IX. TEMPLOS DEL ESPÍRITU. Los apóstoles ahondan en el tema del templo y lo enriquecen con una nueva visión. Toda la comunidad cristiana en su conjunto es ahora el templo (naós) del Espíritu (1 Cor. 3:16–17; Ef. 2:20–22), pero el creyente considerado individualmente es también templo (naós) del Espíritu (1 Cor. 6:19). En la Iglesia, y en cada uno de sus miembros, se cumple la antigua profecía, tantas veces repetida, de que Dios habitaría en medio de los hombres (Ex. 25:8; Jer. 7:3–7; Ez. 43:9). Allí donde dos o tres se reúnen en el nombre de Jesús, se manifiesta la presencia salvadora de Dios (cf. Mt 18:20). En Cristo se adora a Dios «en espíritu y en verdad» (Jn. 4:4). Él es propiamente el nuevo y definitivo Templo de Dios, y los creyentes lo son en cuanto están unidos a él mediante la fe y viven de su Palabra y su Espíritu. Jesucristo, mediante la encarnación, se identifica con el hombre, y mediante el sacrficio de sí mismo adquiere para sí un pueblo santo y regio que participa de su herencia divina.
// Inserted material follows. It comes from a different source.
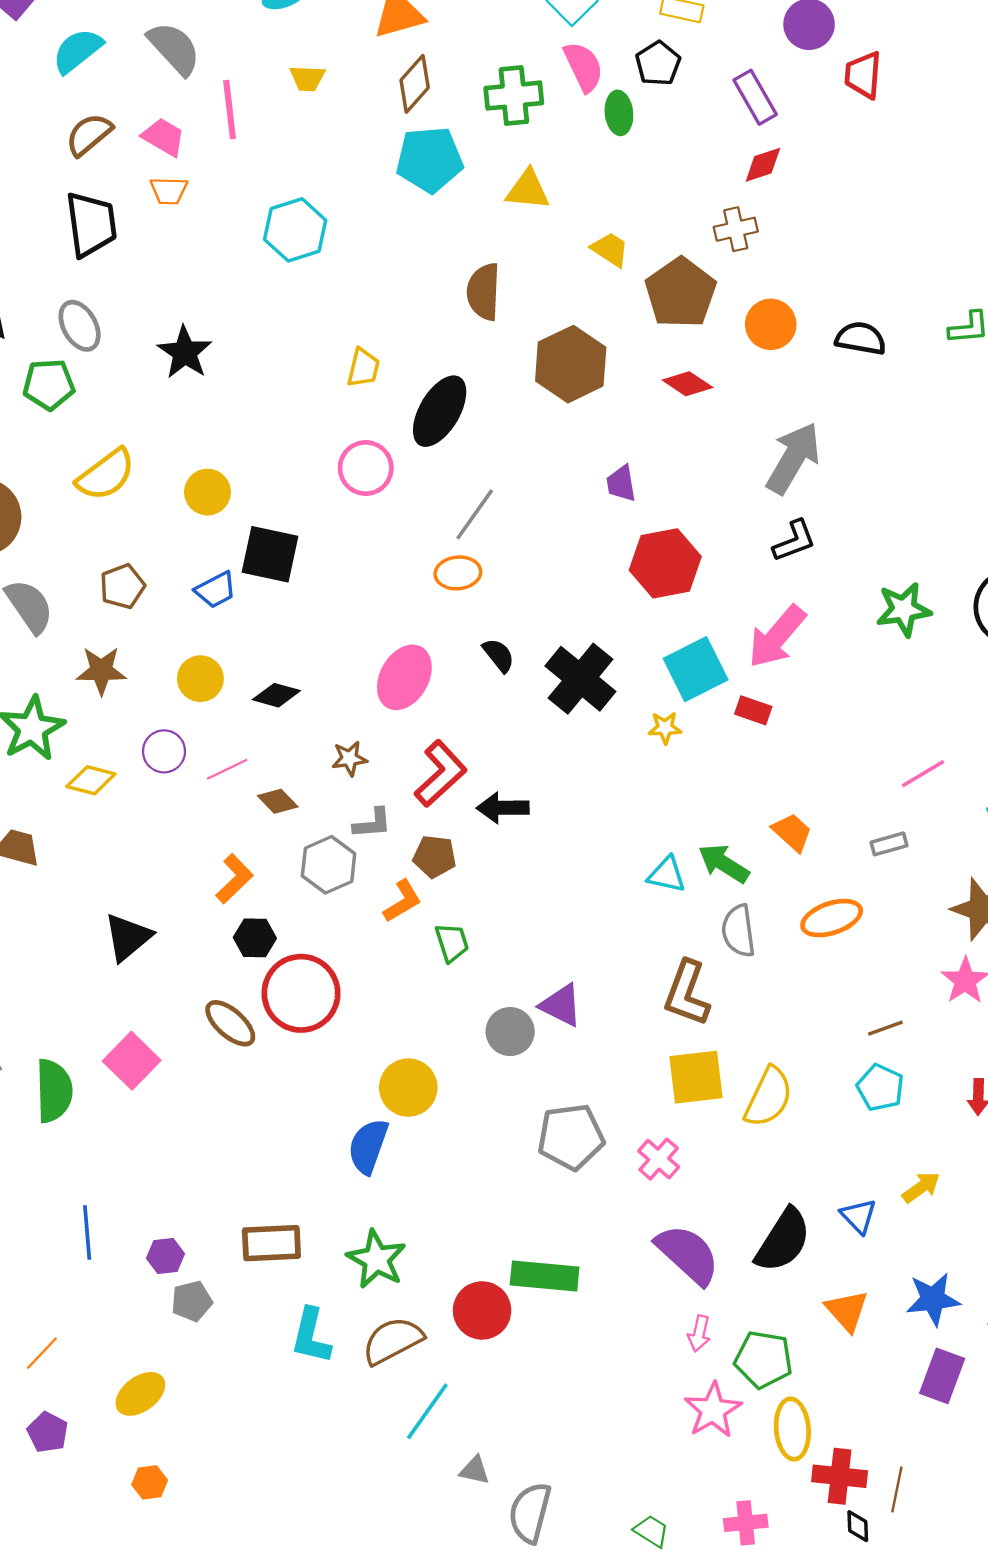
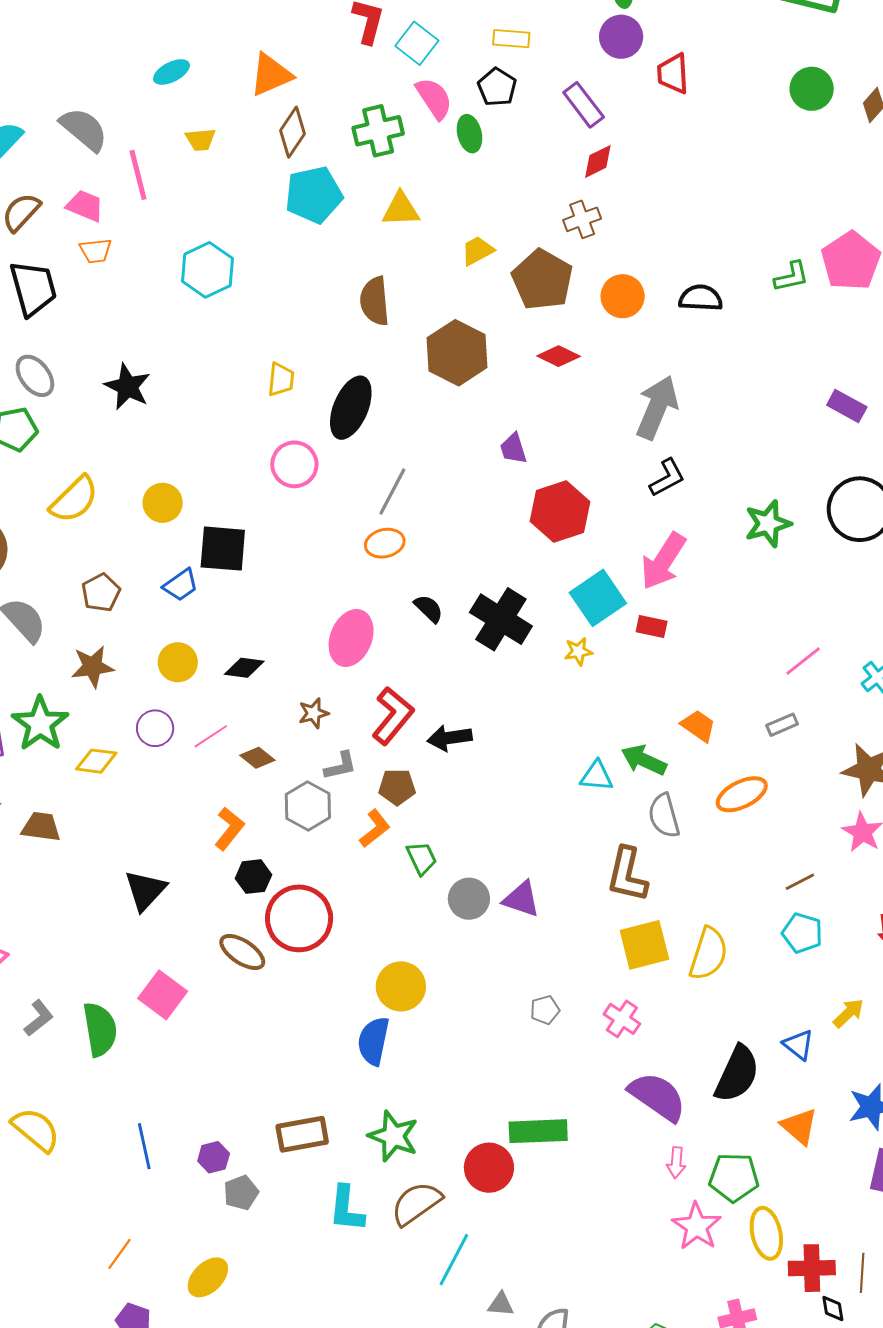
yellow trapezoid: (610, 249) -> (477, 251), turned -54
gray circle: (510, 1032) -> (469, 899), moved
gray pentagon: (571, 1137) -> (545, 1010), size x0.5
La redención de la humanidad es a la vez su consagración como templo de Dios, de modo que toda la vida se convierte en «sacrificio vivo, santo y agradable a Dios» (Ro. 12:1).
Al final de los tiempos, la gloria de Dios estará entonces presente en la tierra renovada en su forma plena y revelada, no como antes, velada y ocultamente (Ap. 21:23); el Señor mismo estará tan presente en cada creyente, que se dará cumplimiento al deseo paulino de que «Dios sea el todo en todos» (1 Cor. 15:28); la nueva tierra y los nuevos cielos serán el espacio del Reino de Dios para siempre (1 Cor. 15:24–28); la adoración no cesará en aquella hora (Ap. 6:9; 7:15; 9:13; 11:19; 14:15, 17; 15:5; 16:1). Ya no se necesitará ningún lugar especial apartado del mundo, porque Dios mismo estará presente como Templo en la Jerusalén nueva y los habitantes de ella podrán encontrarle y adorarle en todas partes (Ap. 21:2–3). Véase CULTO, GLORIA, SANTUARIO, TABERNÁCULO.